Some years ago Reliastar, a perennial powerhouse in the term insurance business, seemed to fall to pieces. They quit communicating with agents and their underwriting started to take so long that agents that cared actually started to be concerned about the length of their underwriting process in respect to the fact that people do occasionally die unexpectedly.
At that point we made the choice to quit recommending them to customers. It simply seemed prudent to take customers to companies with comparable rates that we could count on to do an expedient job of underwriting and issuing policies.

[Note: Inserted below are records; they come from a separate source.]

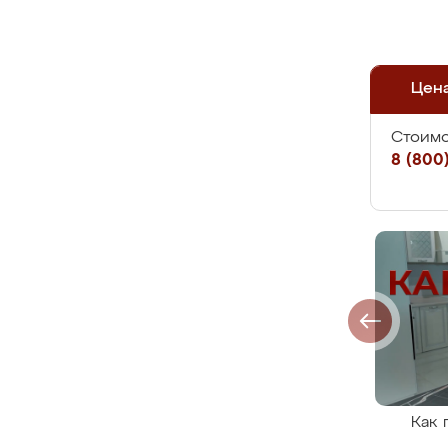
Цен
Стоимо
8 (800)
Как 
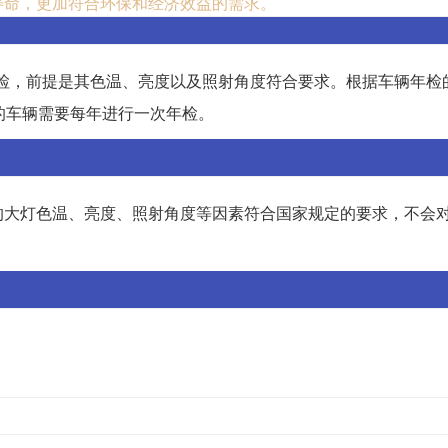
用寿命，更加符合环保和经济效益的需求。
年检，前提是其色温、亮度以及照射角度符合要求。根据车辆年检
的车辆需要每年进行一次年检。
的大灯色温、亮度、照射角度等因素符合国家规定的要求，不会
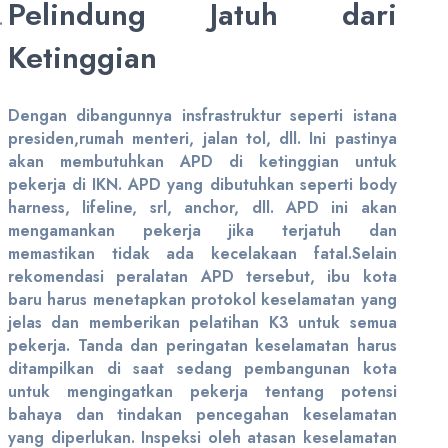
Pelindung Jatuh dari
Ketinggian
Dengan dibangunnya insfrastruktur seperti istana
presiden,rumah menteri, jalan tol, dll. Ini pastinya
akan membutuhkan APD di ketinggian untuk
pekerja di IKN. APD yang dibutuhkan seperti body
harness, lifeline, srl, anchor, dll. APD ini akan
mengamankan pekerja jika terjatuh dan
memastikan tidak ada kecelakaan fatal.Selain
rekomendasi peralatan APD tersebut, ibu kota
baru harus menetapkan protokol keselamatan yang
jelas dan memberikan pelatihan K3 untuk semua
pekerja. Tanda dan peringatan keselamatan harus
ditampilkan di saat sedang pembangunan kota
untuk mengingatkan pekerja tentang potensi
bahaya dan tindakan pencegahan keselamatan
yang diperlukan. Inspeksi oleh atasan keselamatan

Then we got calls from them saying they had addressed the issues and they were back and ready to compete. At first I used them very cautiously, but when it seemed they had indeed changed, we added them back into the portfolio and started recommending them more freely. For about a year and a half that worked very well. Because of some of their unique underwriting on family history and private pilots, it was good to have them available.
But they seem to have fallen off the precipice again. Underwriting has slowed to a snail’s pace and they have all but cut off communications between underwriting and agents. It’s gone on long enough that it doesn’t appear to be an anomaly and is suspiciously in the same time frame as their lay off of 1000 or so employees. They are officially suspended from our use again unless their is just an overwhelming reason to use them.
Bottom line. Other companies have gone through these phases as well, but I can’t remember any that have been as challenged in the service area as much as ING over the past 5-6 years.